I fear this is bad blogging, but if you want to start from the beginning, read March 2, then March 3, then what follows. Tomorrow I will finish the whole thing and post in entirety. Today's entry will be shortish....here goes:
In June, our lease was up for our apartment, and we'd bought a new one, but it wouldn't be ready to move into until the fall. We'd decided to spend the summer in Connecticut, so my cousin Ellen came over to help me pack. We stayed up until past midnight, rolling glasses in bubble wrap, stopping for Chinese food, cold drinks: it was already hot, the way New York gets in the summer. The next morning we loaded up our Jeep, and I left Ellen in the car to go up and get Johnson, who'd been resting in one corner of the almost empty main room, breathing slowly, because of the heat. Although I wouldn't admit it to myself, I'd kept glancing over at him, fixating on the rise and fall of his chest for a few seconds at a time.
When I got upstairs, the sun was streaming in the multi-paned windows on the worn yet still glossy, over-varnished floor. I'd left the green canvas dog bed on which he was lying; all that was left was to get him and it downstairs. The vet had been warning me for a few weeks that I needed to prepare myself, that the question I needed to keep asking myself was about quality of life. I did not want to be that pet owner who keeps things going for selfish reasons. I knew I owed Johnson more than that. I wasn't sure I was brave enough. I helped him up, and he wobbled for a second, then steadied himself. This is the last time we will walk out this door together, I thought, dramatically, as I always do when I move. But this time it was dramatic, a little anyway. The next time I moved into a new home it would be as a mother, as part of a family of my own. Families, in my experience, had dogs. I had convinced myself Johnson had a shot--however long--at making it to winter. I wanted him and the baby to meet.
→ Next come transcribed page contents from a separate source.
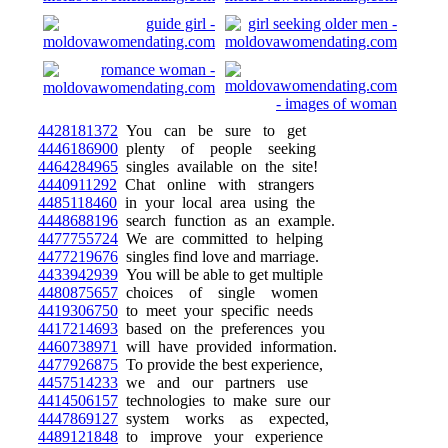
4428181372
You can be sure to get
4446186900
plenty of people seeking
4464284965
singles available on the site!
4440911292
Chat online with strangers
4485118460
in your local area using the
4448688196
search function as an example.
4477755724
We are committed to helping
4477219676
singles find love and marriage.
4433942939
You will be able to get multiple
4480875657
choices of single women
4419306750
to meet your specific needs
4417214693
based on the preferences you
4460738971
will have provided information.
4477926875
To provide the best experience,
4457514233
we and our partners use
4414506157
technologies to make sure our
4447869127
system works as expected,
4489121848
to improve your experience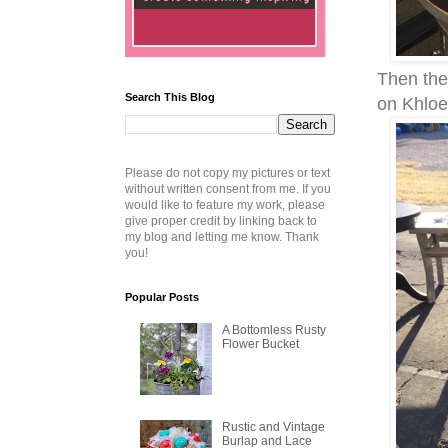
Then the
Search This Blog
on Khloe
Please do not copy my pictures or text
without written consent from me. If you
would like to feature my work, please
give proper credit by linking back to
my blog and letting me know. Thank
you!
Popular Posts
A Bottomless Rusty
Flower Bucket
Rustic and Vintage
Burlap and Lace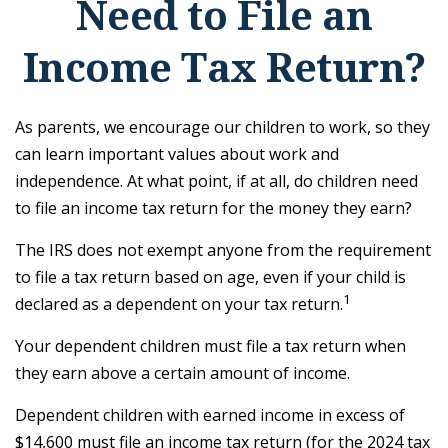
Need to File an
Income Tax Return?
As parents, we encourage our children to work, so they
can learn important values about work and
independence. At what point, if at all, do children need
to file an income tax return for the money they earn?
The IRS does not exempt anyone from the requirement
to file a tax return based on age, even if your child is
1
declared as a dependent on your tax return.
Your dependent children must file a tax return when
they earn above a certain amount of income.
Dependent children with earned income in excess of
$14,600 must file an income tax return (for the 2024 tax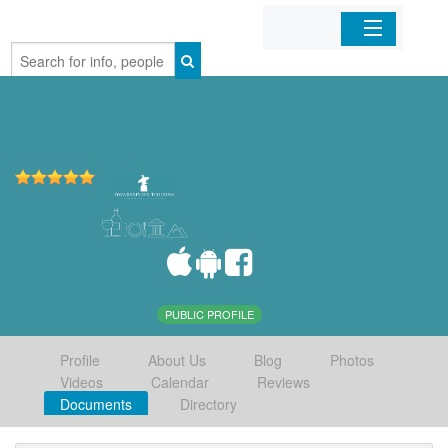
Home
Organizations
Businesses
Mobile Apps
Sign In
PUBLIC PROFILE
Profile
About Us
Blog
Photos
Videos
Calendar
Reviews
Documents
Directory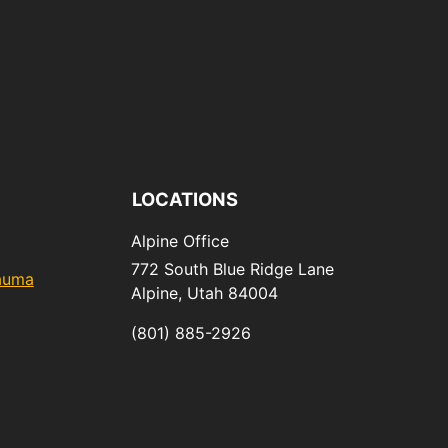
LOCATIONS
Alpine Office
772 South Blue Ridge Lane
rauma
Alpine,
Utah
84004
(801) 885-2926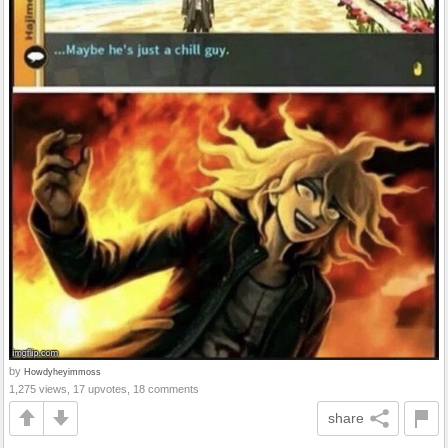
by
Howdyheyimmoss
1,275 views, 17 upvotes, 18 comments
share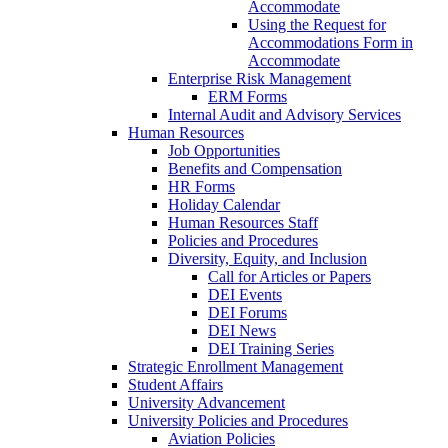
Accommodate
Using the Request for
Accommodations Form in
Accommodate
Enterprise Risk Management
ERM Forms
Internal Audit and Advisory Services
Human Resources
Job Opportunities
Benefits and Compensation
HR Forms
Holiday Calendar
Human Resources Staff
Policies and Procedures
Diversity, Equity, and Inclusion
Call for Articles or Papers
DEI Events
DEI Forums
DEI News
DEI Training Series
Strategic Enrollment Management
Student Affairs
University Advancement
University Policies and Procedures
Aviation Policies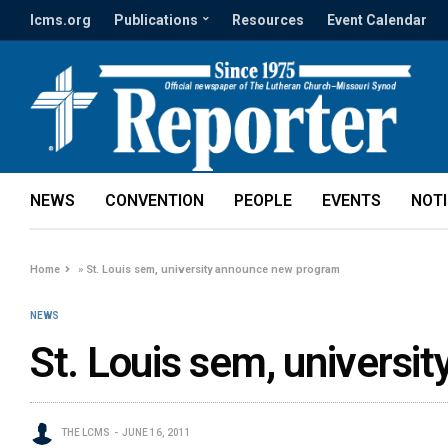
lcms.org
Publications
Resources
Event Calendar
NEWS
CONVENTION
PEOPLE
EVENTS
NOT
Home
»
St. Louis sem, university announce new program
NEWS
St. Louis sem, univers
THE LCMS
JUNE 16, 2011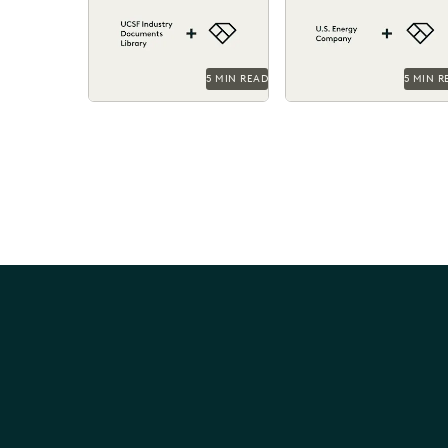
leveraged Everlaw to help
and costs by surfacing 
manage its large database
right information with
of documents.
Everlaw.
5 MIN READ
5 MIN R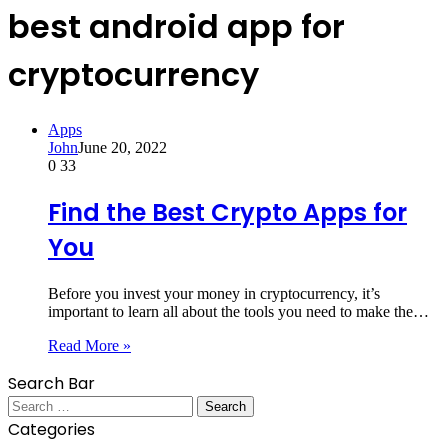
best android app for
cryptocurrency
Apps
John
June 20, 2022
0
33
Find the Best Crypto Apps for
You
Before you invest your money in cryptocurrency, it’s
important to learn all about the tools you need to make the…
Read More »
Search Bar
Search
for:
Categories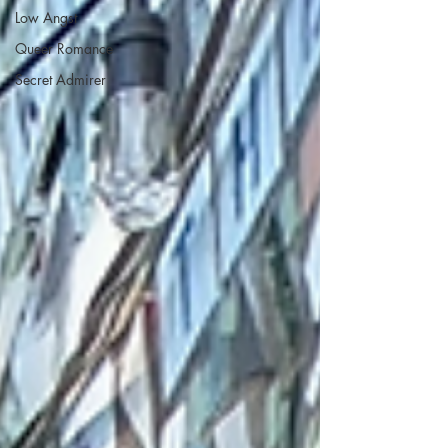
Low Angst
Queer Romance
Secret Admirer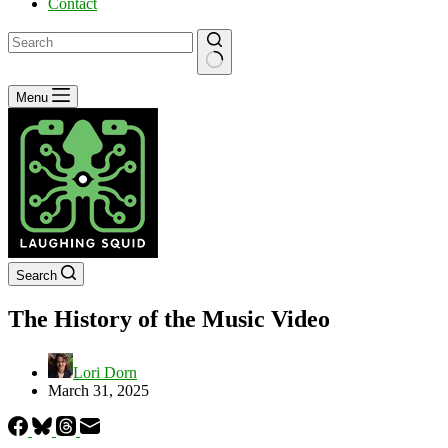
Contact
No
Menu
results
Search
The History of the Music Video
Lori Dorn
March 31, 2025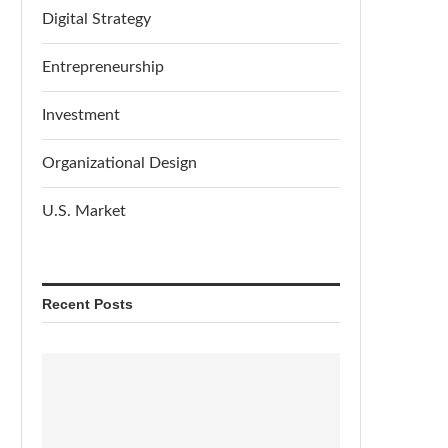
Digital Strategy
Entrepreneurship
Investment
Organizational Design
U.S. Market
Recent Posts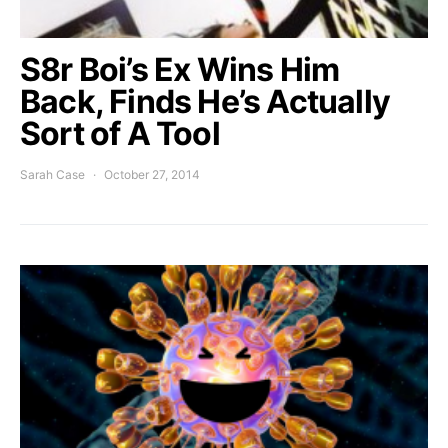
S8r Boi’s Ex Wins Him
Back, Finds He’s Actually
Sort of A Tool
Sarah Case
October 27, 2014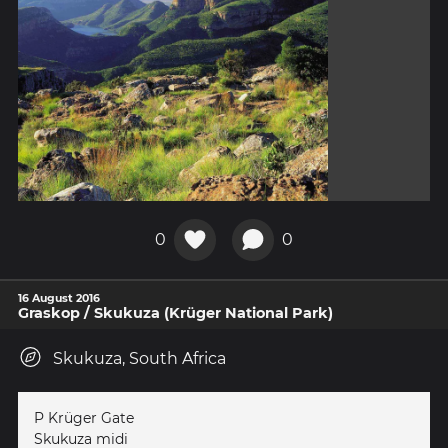
0
0
16 August 2016
Graskop / Skukuza (Krüger National Park)
Skukuza, South Africa
P Krüger Gate
Skukuza midi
I didn't tell anyone this. It sounds corny to me now, and a newborn baby and a dog can't form much of a relationship--is it possible I didn't really know this at the time? Or was it something else entirely? It occurs to me now that as long as I had Johnson to care for, I didn't have to think about caring for anybody else. I waited by the elevator for Johnson to shuffle over. When the doors opened, I set the dog bed down, but he stood by it, looking straight ahead, the way you do when you're in an elevator with someone you don't know or feel awkward with. I remember thinking this was funny, the way he was staring at the doors, stony-faced, if a dog can be that, but I didn't think it was funny when I realized he'd lost bowel control. Neither did he; he had almost never, in twelve years, had an accident. He kept looking straight ahead, unmoving, as though unwilling to acknowledge to me or himself what he'd done. I checked my pockets, knowing I had no bags. When the elevator stopped in the lobby, I pressed the "open door" button and grabbed someone's newspaper from the mailbox bank. I scooped up the mess, and took Johnson by the collar, walked him slowly out to the car. Hang on a sec, I said to Ellen, and I walked to the garbage can on the corner and threw the mess away, feeling stony-faced myself. Are you okay? she asked when I got in the driver's seat. Sure, I said, looking straight ahead, through the window, at the stretch of road in front of me.
Johnson perked up a bit when we got out to the house in Connecticut, although he couldn't manage the stairs, which Ben and I pretended to each other was not a problem. Pregnant, I was having trouble lifting him, so Ben would carry him down to the spot he loved in the yard, and he'd lie there all day. Then, Ben would carry him back in at dusk, so he could eat, have his paws soaked and wrapped. I did the middle of the day soaking and wrapping outdoors. In late June we had planned a road trip to Illinois, to visit Ben's family, and against all advice, I decided we were taking Johnson with us. I knew it wouldn't be uncomfortable for him in the back of the car, on his dog bed; I knew that nobody--not even the most conscientious facility--would be willing to do what his caretaking required, I also knew that I could not leave him, not for more than a few hours at a time. I had not know this a month before, but I knew it by then. The trip would be for a week.